Laporan Wartawan Tribun Kaltim, Niko Ruru
TRIBUNNEWS.COM NUNUKAN,- Para pejabat Konsulat Republik Indonesia (KRI) Tawau Jumat (8/3/2013) mengunjungi tenaga kerja Indonesia (TKI) yang direlokasi dari Ladang Felda Sahabat 17 ke penampungan di Kampung Embara Budi, Lahad Datu, Sabah, Malaysia.
Dalam kunjungan terhadap 193 warga negara Indonesia, yang 43 diantaranya TKI, KRI Tawau memberikan bantuan mie instan dan susu. Para TKI ini harus direlokasi karena konflik bersenjata antara aparat keamanan Malaysia dengan Tentara Kesultanan Sulu di Kampung Tanduo, berbatasan dengan Ladang Felda Sahabat 17.
Bantuan 20 dus mie instan dan 5 dus susu itu diserahkan secara simbolis
Pelaksana Fungsi dan Penerangan Budaya KRI Tawau Widoratno Rahendra Jaya kepada Amir Lukman, salah seorang TKI. Penyerahan itu juga disaksikan Komisaris Polisi Fibri Karpiananto, LO Polri KRI Tawau serta sejumlah staf KRI.

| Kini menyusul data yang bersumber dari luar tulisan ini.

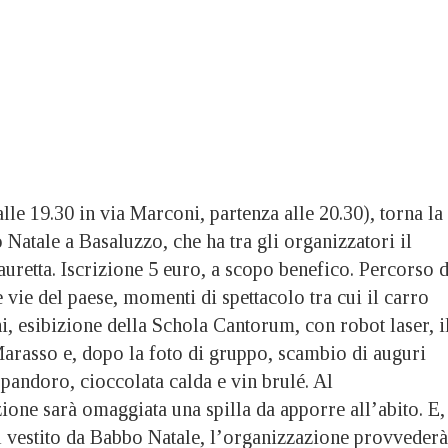
le 19.30 in via Marconi, partenza alle 20.30), torna la
atale a Basaluzzo, che ha tra gli organizzatori il
uretta. Iscrizione 5 euro, a scopo benefico. Percorso d
 vie del paese, momenti di spettacolo tra cui il carro
i, esibizione della Schola Cantorum, con robot laser, i
rasso e, dopo la foto di gruppo, scambio di auguri
pandoro, cioccolata calda e vin brulé. Al
one sarà omaggiata una spilla da apporre all’abito. E,
el vestito da Babbo Natale, l’organizzazione provvederà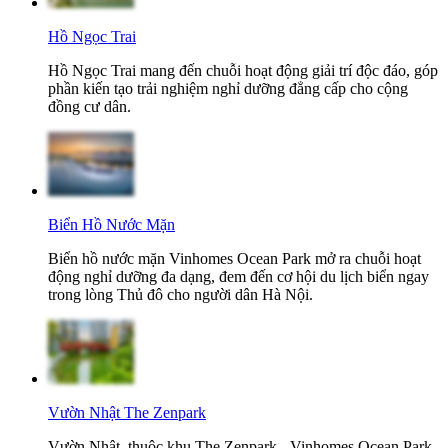
Hồ Ngọc Trai
Hồ Ngọc Trai mang đến chuỗi hoạt động giải trí độc đáo, góp
phần kiến tạo trải nghiệm nghỉ dưỡng đẳng cấp cho cộng
đồng cư dân.
Biển Hồ Nước Mặn
Biển hồ nước mặn Vinhomes Ocean Park mở ra chuỗi hoạt
động nghỉ dưỡng đa dạng, đem đến cơ hội du lịch biển ngay
trong lòng Thủ đô cho người dân Hà Nội.
Vườn Nhật The Zenpark
Vườn Nhật, thuộc khu The Zenpark - Vinhomes Ocean Park,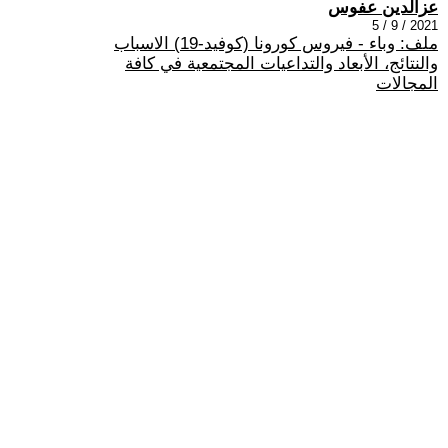
عزالدين عفوس
2021 / 9 / 5
ملف: وباء - فيروس كورونا (كوفيد-19) الاسباب
والنتائج، الأبعاد والتداعيات المجتمعية في كافة
المجالات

"Tunjukkan kalian bisa mengatasi dan bersama majikan menghadapi cobaan ini. Kalian tulang punggung majikan. Sejak 14 Februari sawit tidak boleh ditombak, tetapi kalian tetap digaji," ujar Rahendra, saat menemui para TKI di lokasi penampungan Kampung Embara Budi, Lahad Datu.
Ia juga mengajak para TKI berdoa agar persoalan yang terjadi dilingkungan kerja mereka bisa secepatnya teratasi.
Agus, salah seorang TKI asal Makassar mengaku, selama di penampungan mereka seringkali mendengar suara bom. Namun dengan tinggal di Embara Budi, mereka merasa lebih aman.
"Bedanya tinggal dikongsi (mees) dan di sini (penampungan), di sini air tidak angkat. Kalau makan juga enak, tetapi tetap masak di sini. Ini belum ada kesulitan. Kami di sini aman-aman saja," ujarnya.
Nursiah, warga asal Kabupaten Bulukumba mengaku sudah 20 tahun lebih bekerja di Felda Sahabat 12. Sudah berapa hari ini mereka tidak beraktivitas. Namun ia tak ikut direlokasi.
"Di sini perang tetapi kami tetap bisa makan. Kesehatan dijamin. Sama sekali aman," ujar wanita yang dari hasilnya bekerja di perkebunan sawit sudah bisa membangun rumah di kampungnya.
Nursiah mengaku kerap mendengar suara bom. Setiap mendengar suara bom dan raungan jet di udara, jelas saja ia merasa ketakutan. Bahkan ia pernah menangis karena ketakutan.
"Selama ini sudah ada empat kali dengar bunyi bom," ujarnya.
Meskipun dalam situasi konflik, ibu enam anak ini tetap memilih tinggal di messnya.
"Lebih enak di kongsi. Kita ada kamar tidur sendiri, bisa masak sendiri. Kalau di sini mau mandi harus antre," katanya ditemui saat mengunjungi sanak saudara di Embara Budi.
Ufir, TKI asal Kupang mengaku, keluarga di tanah air sudah mengetahui kondisi konflik tempatnya bekerja.
"Mereka minta supaya kami di sini banyak berdoa supaya kesulitan berlalu. Untuk sekarang keselamatan terkawal," ujarnya.